He counted the seconds in his head, gauging how long it would take someone running to round the corner and see him against finding a likely hiding place. He needed to disappear, and quick like.
Steel toe boots hit the concrete hard as he swept green eyes over the shop fronts, cataloguing and rejecting possible places. He needed something that looked unlikely… or might have a back exit. Too late now to think over much about it though, because they were going to see him at any moment and at that point, it would be his speed against theirs. A cracked open door beckoned and Matthew darted to it, turning sideways to slide through the opening. Forcing his feet to a much slower and more casual-seeming pace, the teen ran his hands through his hair and tried to calm his rapid breathing, casting about the interior to figure out what sort of place he’d just chosen for refuge.
Pawn shop? This hadn’t been here that long… he’d have noticed it, and the boxes confirmed it. Damn… if they were still unpacking, they were probably not open for customers, but hell if he was going back outside… Act like a curious passerby and maybe they wouldn’t toss him out on his a** rather than entertain his browsing about for a while. Turning his back to the windows in the front, Matthew gathered his bright hair over a shoulder and sidled down the side, his eyes training on what was put up without really seeing it. His ears strained for running footsteps, hands shoved deep into his pockets, as he made his way towards the back and less ease of seeing him from outside.
The sound of a hasty entrance was impossible to miss.
Isaiah raised his attention from a box packed full of clocks to see a young man, possibly legal but probably not, skidding to a casual walk inside his store. The heavy breathing and entrance to his store in particular spelled out some kind of escape, given that all signs posted outside the door and all context clues offered to the general public indicated that the store was not yet open. And were those not enough to flag the boy’s entrance, the hustling of police officers past the glass storefront offered the remainder of the story. Isaiah grinned to himself; this provided opportunity to advance at least one of his businesses.
He rose from his crouch and dusted himself off out of habit. He was dressed somewhere between industrial and gothic, with an industrial leather and mesh boat neck shirt beneath a blazer-style pinstripe jacket complete with skull buttons. It offered some business flair to the rest of his ensemble, being zippered and laced boots tucked up beneath boot-cut black pants that sported a host of eyelets and straps around the thighs. But Isaiah had no intention of opening that day, so there was no need to adopt the usual business style expected of respectable business owners.
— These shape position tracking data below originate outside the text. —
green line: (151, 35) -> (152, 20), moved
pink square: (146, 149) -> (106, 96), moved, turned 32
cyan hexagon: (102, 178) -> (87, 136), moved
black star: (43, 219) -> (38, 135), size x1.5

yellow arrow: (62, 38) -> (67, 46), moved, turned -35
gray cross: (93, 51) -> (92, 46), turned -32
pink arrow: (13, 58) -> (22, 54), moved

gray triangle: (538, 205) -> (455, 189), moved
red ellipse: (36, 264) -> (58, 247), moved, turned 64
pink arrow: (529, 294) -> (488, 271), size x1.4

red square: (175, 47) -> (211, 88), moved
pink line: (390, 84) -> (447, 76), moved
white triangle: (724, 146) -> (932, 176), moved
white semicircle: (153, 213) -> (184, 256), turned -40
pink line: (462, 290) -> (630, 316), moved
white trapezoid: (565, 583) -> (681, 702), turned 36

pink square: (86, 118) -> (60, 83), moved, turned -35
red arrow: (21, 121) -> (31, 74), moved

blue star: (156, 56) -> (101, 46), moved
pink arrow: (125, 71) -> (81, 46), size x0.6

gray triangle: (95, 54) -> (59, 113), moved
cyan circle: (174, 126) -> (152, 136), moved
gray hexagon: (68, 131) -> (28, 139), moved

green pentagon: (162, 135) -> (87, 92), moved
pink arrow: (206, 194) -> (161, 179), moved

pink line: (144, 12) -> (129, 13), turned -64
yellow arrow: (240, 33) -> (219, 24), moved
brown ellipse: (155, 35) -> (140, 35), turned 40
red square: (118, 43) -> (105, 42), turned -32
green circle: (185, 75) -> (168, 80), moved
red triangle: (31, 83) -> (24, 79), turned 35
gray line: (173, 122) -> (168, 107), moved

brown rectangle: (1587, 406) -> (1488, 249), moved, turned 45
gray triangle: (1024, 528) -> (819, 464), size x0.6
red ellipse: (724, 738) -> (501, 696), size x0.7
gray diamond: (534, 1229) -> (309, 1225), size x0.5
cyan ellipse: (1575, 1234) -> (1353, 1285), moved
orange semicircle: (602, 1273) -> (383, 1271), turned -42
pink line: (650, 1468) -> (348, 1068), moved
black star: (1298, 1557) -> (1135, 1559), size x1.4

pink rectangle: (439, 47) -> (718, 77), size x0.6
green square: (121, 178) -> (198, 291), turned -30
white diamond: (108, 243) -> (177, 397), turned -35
Respectable? What a fun word.
“Whatever it was, I hope it was exciting. Unless, of course, the exciting part was the chase.” Isaiah seized the opportunity to postpone unpacking and went to retrieve his coffee. Rounding the taller shelves, he sighted the lone ‘customer’ nearing the instrument wall, where his collection of guitars, violins, trumpets, and other popular band instruments claimed their home. Don’t move, little one. You blend in perfectly right where you’re standing.
The owner continued his approach from behind at a leisurely pace, careful to avoid exacerbating already wired nerves. “As you can probably tell, I’m not open for business yet. Depending on what you did, the police might be by with a few questions about any suspicious-looking young men who were in the area. I don’t suppose there’s much harm in telling them that I haven’t seen a soul since I started unpacking.” Finally he drew to a stop beside the boy, mug still in hands, and gaze settled on some of the Fenders displayed proudly. A moment’s silence followed.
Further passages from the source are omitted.